* [What the task asks]: Retype the entries below word for word, leaving out every picture.

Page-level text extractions

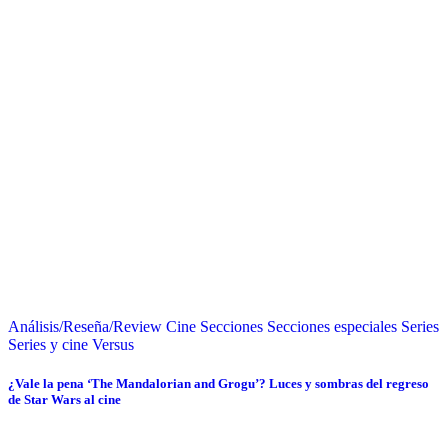
Análisis/Reseña/Review
Cine
Secciones
Secciones especiales
Series
Series y cine
Versus
¿Vale la pena ‘The Mandalorian and Grogu’? Luces y sombras del regreso
de Star Wars al cine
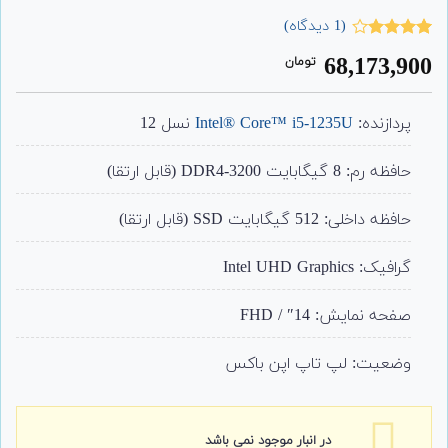
(
1
دیدگاه)
1
امتیاز
68,173,900
تومان
4.00
از 5
امتیاز
مشتری
پردازنده:
Intel® Core™ i5-1235U
نسل 12
حافظه رم: 8 گیگابایت DDR4-3200 (قابل ارتقا)
حافظه داخلی: 512 گیگابایت SSD (قابل ارتقا)
گرافیک: Intel UHD Graphics
صفحه نمایش: 14″ / FHD
وضعیت: لپ تاپ اپن باکس
در انبار موجود نمی باشد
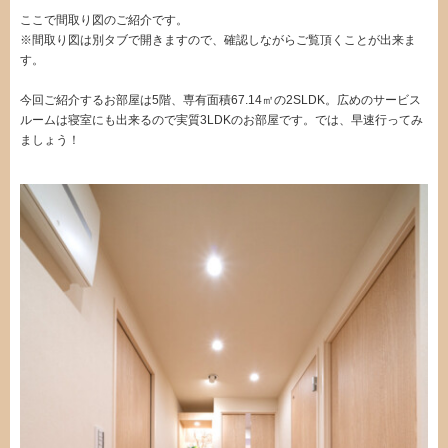
ここで間取り図のご紹介です。
※間取り図は別タブで開きますので、確認しながらご覧頂くことが出来ま
す。
今回ご紹介するお部屋は5階、専有面積67.14㎡の2SLDK。広めのサービス
ルームは寝室にも出来るので実質3LDKのお部屋です。では、早速行ってみ
ましょう！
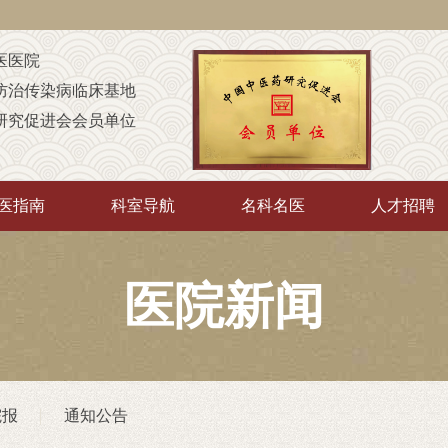
医医院
防治传染病临床基地
研究促进会会员单位
定点康复机构
童康复机构
医指南
科室导航
名科名医
人才招聘
A级定点医疗机构
中”培训基地
传承”推广示范基地
医院新闻
厅“优质护理服务示范工程”
院
（非直属）附属医院
院报
通知公告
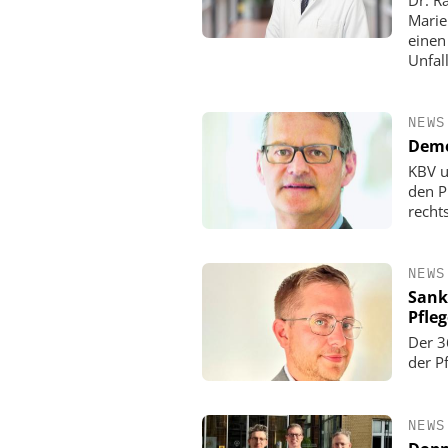
Marie
einen
Unfall
NEWS
Demo
KBV u
den P
rechts
NEWS
Sank
Pfle
Der 3
der P
NEWS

* [Solution to this task]:
Análisis/Reseña/Review
Cine
Secciones
Secciones especiales
Series
Series y cine
Versus
¿Vale la pena ‘The Mandalorian and Grogu’? Luces y sombras del regreso
de Star Wars al cine
(
1
دیدگاه)
1
امتیاز
68,173,900
تومان
4.00
از 5
امتیاز
مشتری
پردازنده:
Intel® Core™ i5-1235U
نسل 12
حافظه رم: 8 گیگابایت DDR4-3200 (قابل ارتقا)
حافظه داخلی: 512 گیگابایت SSD (قابل ارتقا)
گرافیک: Intel UHD Graphics
صفحه نمایش: 14″ / FHD
وضعیت: لپ تاپ اپن باکس
در انبار موجود نمی باشد
ここで間取り図のご紹介です。
※間取り図は別タブで開きますので、確認しながらご覧頂くことが出来ま
す。
今回ご紹介するお部屋は5階、専有面積67.14㎡の2SLDK。広めのサービス
ルームは寝室にも出来るので実質3LDKのお部屋です。では、早速行ってみ
ましょう！
医医院
防治传染病临床基地
研究促进会会员单位
定点康复机构
童康复机构
医指南
科室导航
名科名医
人才招聘
A级定点医疗机构
中”培训基地
传承”推广示范基地
医院新闻
厅“优质护理服务示范工程”
院
（非直属）附属医院
院报
通知公告
Marie
einen
Unfall
NEWS
Demo
KBV u
den P
rechts
NEWS
Sank
Pfle
Der 3
der P
NEWS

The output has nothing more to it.